TASK INSTRUCTIONS - Output every line of the entries from the line containing "Task: Click on the Muhannad" through the last, exactly, with no other content.
++++ DATA ++++
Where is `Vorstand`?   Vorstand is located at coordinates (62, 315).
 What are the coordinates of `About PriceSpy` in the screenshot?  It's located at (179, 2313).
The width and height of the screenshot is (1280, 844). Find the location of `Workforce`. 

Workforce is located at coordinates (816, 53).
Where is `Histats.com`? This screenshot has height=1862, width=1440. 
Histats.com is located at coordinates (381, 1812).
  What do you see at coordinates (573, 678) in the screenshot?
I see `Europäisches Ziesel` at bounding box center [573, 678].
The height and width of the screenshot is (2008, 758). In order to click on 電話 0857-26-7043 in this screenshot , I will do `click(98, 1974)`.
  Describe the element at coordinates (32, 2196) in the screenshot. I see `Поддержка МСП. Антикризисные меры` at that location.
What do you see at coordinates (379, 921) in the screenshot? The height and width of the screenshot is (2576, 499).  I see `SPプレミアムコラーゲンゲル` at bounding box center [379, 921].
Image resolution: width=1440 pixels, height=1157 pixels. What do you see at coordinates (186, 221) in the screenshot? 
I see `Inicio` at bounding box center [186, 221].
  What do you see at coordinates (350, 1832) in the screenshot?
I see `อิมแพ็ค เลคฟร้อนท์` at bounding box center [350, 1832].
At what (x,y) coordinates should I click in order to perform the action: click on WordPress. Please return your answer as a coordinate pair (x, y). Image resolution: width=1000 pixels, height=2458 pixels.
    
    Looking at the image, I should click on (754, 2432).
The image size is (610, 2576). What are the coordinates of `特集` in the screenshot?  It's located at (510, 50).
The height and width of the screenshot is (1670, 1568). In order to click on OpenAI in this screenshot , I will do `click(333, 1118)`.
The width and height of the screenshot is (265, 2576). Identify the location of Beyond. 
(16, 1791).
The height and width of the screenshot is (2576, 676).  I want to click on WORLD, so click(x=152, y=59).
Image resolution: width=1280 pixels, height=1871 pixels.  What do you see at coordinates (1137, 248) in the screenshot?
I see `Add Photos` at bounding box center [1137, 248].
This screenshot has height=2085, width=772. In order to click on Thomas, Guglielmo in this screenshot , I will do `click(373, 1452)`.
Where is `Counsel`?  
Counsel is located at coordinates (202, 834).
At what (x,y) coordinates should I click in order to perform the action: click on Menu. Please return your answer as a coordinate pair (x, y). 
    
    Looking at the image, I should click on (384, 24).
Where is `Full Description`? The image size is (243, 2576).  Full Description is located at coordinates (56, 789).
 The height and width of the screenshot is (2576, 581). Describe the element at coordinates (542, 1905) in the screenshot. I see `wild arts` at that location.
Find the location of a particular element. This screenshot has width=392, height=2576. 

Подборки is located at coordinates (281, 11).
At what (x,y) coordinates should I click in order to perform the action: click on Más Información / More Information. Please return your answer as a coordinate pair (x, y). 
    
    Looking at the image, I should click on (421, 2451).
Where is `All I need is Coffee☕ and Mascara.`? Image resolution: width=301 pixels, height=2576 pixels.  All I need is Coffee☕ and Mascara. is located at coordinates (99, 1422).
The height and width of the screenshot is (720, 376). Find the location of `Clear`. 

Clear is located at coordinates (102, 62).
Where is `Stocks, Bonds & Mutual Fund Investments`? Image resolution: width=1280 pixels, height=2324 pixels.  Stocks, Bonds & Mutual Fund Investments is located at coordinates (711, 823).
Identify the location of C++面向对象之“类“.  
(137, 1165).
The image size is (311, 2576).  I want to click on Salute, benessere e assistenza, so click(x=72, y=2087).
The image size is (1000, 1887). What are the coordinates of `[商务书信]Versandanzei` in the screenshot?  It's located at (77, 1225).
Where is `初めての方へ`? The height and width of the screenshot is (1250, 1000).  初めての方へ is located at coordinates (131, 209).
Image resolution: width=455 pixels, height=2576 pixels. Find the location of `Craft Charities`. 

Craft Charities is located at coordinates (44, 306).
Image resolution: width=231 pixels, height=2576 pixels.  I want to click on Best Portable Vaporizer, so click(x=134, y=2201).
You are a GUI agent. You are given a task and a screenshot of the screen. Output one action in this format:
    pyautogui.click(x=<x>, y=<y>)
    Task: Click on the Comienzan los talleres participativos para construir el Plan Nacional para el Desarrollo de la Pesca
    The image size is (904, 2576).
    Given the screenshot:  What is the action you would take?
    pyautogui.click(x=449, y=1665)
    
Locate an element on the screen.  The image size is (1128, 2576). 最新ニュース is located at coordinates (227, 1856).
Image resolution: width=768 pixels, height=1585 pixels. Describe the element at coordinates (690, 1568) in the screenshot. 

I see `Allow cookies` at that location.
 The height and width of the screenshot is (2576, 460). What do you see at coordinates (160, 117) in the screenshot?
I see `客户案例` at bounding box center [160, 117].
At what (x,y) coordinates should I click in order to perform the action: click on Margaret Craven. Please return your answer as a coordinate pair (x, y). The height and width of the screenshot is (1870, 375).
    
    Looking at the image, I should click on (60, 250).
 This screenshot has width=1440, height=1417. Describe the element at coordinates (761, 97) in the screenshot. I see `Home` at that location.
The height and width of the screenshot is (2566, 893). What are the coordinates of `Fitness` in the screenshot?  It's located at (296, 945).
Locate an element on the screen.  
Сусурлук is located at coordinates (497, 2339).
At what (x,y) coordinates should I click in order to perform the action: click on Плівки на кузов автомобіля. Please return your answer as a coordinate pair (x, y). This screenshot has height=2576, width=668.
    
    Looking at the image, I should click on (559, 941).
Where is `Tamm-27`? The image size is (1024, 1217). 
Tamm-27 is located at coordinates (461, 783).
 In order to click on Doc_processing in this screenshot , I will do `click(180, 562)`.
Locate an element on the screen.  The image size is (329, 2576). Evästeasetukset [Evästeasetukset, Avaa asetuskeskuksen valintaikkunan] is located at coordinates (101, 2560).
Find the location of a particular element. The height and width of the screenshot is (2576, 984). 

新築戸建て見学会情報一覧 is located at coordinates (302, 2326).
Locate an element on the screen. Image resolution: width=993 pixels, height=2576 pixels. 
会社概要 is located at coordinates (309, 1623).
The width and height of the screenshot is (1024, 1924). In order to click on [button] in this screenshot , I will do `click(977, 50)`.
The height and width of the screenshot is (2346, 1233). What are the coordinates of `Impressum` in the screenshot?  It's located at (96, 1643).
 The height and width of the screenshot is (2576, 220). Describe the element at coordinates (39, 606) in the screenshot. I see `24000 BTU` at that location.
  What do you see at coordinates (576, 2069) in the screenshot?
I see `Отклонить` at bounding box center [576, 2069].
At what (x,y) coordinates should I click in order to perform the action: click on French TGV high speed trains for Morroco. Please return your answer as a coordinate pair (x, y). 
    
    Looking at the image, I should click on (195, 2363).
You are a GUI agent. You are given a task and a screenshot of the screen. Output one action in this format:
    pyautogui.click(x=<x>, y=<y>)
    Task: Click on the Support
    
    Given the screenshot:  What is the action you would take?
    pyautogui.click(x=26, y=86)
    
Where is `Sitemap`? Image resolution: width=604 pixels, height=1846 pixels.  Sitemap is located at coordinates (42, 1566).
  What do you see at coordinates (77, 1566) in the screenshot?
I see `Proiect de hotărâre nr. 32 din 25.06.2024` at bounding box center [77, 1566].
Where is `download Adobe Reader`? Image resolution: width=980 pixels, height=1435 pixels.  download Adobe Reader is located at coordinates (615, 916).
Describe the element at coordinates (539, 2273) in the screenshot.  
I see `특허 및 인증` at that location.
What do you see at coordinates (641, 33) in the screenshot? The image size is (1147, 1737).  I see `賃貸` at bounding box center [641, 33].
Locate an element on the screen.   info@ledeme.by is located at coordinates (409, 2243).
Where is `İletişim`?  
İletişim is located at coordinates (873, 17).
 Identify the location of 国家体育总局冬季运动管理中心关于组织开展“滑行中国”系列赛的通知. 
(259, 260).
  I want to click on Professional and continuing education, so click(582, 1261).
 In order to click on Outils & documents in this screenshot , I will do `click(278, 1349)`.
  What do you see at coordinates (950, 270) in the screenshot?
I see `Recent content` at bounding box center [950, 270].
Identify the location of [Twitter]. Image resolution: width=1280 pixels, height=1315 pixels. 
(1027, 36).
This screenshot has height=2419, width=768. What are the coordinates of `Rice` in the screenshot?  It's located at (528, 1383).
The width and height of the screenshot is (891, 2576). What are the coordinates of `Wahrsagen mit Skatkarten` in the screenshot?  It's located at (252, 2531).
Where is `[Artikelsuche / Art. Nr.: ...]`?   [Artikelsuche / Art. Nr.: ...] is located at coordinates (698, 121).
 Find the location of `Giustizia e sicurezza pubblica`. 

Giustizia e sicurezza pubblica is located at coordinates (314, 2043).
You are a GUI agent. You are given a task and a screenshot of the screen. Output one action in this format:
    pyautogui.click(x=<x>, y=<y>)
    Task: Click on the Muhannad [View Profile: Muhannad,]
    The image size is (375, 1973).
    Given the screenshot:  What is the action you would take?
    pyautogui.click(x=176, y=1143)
++++
SOLUTION FOR THIS PROBLEM -
    Task: Click on the Muhannad [View Profile: Muhannad,]
    The image size is (375, 1973).
    Given the screenshot:  What is the action you would take?
    pyautogui.click(x=176, y=1143)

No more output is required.